» Description of the task
Please set down only the lines below starting with the line with "İstanbul Üniversitesi Hukuk Fakültesinde ..." and going on through the line with "erg voor bedanken!", verbatim and without pictures.
-- Available data follows --
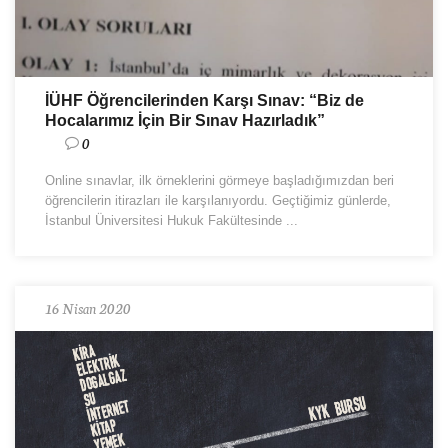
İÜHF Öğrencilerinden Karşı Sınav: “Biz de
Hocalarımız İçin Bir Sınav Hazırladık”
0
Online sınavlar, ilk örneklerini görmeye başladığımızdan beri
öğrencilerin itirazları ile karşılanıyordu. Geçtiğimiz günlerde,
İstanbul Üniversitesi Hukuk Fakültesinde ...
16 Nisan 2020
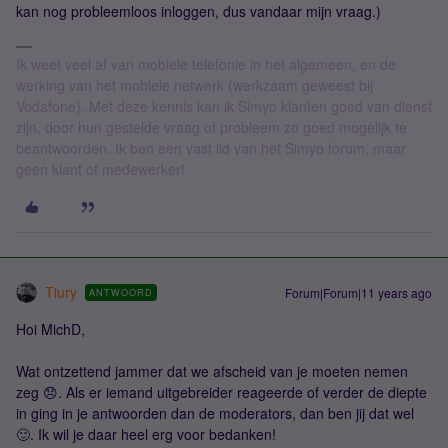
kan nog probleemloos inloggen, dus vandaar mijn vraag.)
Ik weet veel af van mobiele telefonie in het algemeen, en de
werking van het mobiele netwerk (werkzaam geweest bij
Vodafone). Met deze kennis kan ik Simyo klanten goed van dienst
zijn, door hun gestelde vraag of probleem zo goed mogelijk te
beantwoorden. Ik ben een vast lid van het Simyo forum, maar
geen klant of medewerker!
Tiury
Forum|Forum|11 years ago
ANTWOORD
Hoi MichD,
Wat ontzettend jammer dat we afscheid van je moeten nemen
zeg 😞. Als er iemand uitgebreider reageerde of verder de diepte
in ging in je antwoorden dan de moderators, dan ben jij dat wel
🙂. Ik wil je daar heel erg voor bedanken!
-- Available data concluded --
-- Available data follows --
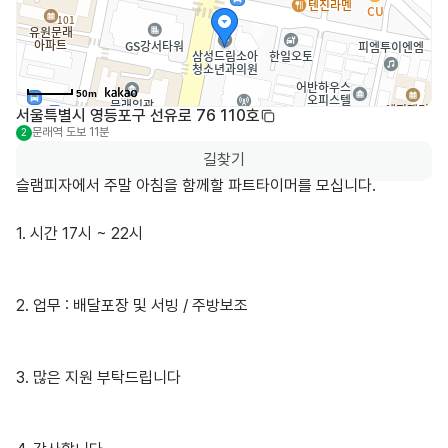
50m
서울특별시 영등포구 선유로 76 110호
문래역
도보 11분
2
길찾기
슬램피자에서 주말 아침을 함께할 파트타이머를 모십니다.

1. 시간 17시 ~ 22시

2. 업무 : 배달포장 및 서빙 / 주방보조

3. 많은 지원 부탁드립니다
-- Available data concluded --
» Written answer
İstanbul Üniversitesi Hukuk Fakültesinde ...
16 Nisan 2020
kan nog probleemloos inloggen, dus vandaar mijn vraag.)
Ik weet veel af van mobiele telefonie in het algemeen, en de
werking van het mobiele netwerk (werkzaam geweest bij
Vodafone). Met deze kennis kan ik Simyo klanten goed van dienst
zijn, door hun gestelde vraag of probleem zo goed mogelijk te
beantwoorden. Ik ben een vast lid van het Simyo forum, maar
geen klant of medewerker!
Tiury
Forum|Forum|11 years ago
ANTWOORD
Hoi MichD,
Wat ontzettend jammer dat we afscheid van je moeten nemen
zeg 😞. Als er iemand uitgebreider reageerde of verder de diepte
in ging in je antwoorden dan de moderators, dan ben jij dat wel
🙂. Ik wil je daar heel erg voor bedanken!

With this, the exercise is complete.